Seriously, is anyone surprised?
I’m sure you’ve seen the news about Chinese infiltration at the New York Times:
According to the article:
Over the course of three months, attackers installed 45 pieces of custom malware. The Times — which uses antivirus products made by Symantec — found only one instance in which Symantec identified an attacker’s software as malicious and quarantined it, according to Mandiant.
Signature-based protection alone hasn’t been enough to protect endpoints for years – see this post titled “Is antivirus obsolete?”. That’s why Gartner dropped its antivirus magic quadrant in 2006.
Further, like other advanced attacks, application control (also referred to as whitelisting) solutions likely would have stopped this attack in its tracks – see this post from 2010.

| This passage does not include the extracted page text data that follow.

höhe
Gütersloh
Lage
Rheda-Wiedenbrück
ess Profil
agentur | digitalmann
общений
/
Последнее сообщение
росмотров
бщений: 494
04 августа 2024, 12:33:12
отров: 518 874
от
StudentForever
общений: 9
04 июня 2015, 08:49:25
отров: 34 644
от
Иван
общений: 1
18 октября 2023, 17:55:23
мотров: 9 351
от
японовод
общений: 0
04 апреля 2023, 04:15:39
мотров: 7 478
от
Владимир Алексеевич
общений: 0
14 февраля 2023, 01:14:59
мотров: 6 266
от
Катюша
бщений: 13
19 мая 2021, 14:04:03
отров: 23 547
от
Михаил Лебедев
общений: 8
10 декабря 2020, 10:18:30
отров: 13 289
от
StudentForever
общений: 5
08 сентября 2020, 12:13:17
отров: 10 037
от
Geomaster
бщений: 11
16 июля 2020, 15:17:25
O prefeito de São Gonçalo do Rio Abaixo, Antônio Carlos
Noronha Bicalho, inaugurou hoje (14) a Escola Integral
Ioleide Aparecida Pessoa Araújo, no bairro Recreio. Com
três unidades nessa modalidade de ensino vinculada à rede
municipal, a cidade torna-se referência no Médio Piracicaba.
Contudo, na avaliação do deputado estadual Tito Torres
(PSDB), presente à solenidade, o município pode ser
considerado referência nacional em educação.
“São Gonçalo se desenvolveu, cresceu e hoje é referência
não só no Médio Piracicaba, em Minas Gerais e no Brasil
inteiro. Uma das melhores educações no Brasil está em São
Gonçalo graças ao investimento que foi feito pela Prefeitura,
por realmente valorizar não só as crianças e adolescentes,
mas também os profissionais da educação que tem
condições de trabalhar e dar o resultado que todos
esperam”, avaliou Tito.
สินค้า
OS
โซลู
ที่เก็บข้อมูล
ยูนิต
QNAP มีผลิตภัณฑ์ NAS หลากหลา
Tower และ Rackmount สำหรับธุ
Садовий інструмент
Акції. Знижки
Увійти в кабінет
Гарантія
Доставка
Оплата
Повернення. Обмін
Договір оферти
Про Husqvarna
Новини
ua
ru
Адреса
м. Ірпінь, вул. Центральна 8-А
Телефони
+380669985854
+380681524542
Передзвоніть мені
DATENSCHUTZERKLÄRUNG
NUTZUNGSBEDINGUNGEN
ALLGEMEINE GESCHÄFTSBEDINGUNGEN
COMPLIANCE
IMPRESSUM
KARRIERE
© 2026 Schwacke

Unfortunately, application control has a historical reputation of not being deployable or manageable for end-user systems. The reality is that application control can and will be successfully deployed for end user systems and provides excellent protection from these types of attacks. I just published a research note for Gartner clients on this topic titled “How to Successfully Deploy Application Control” that provides specific guidance on adopting this approach.
Why aren’t you deploying this type of approach, at least for some segments of your user population?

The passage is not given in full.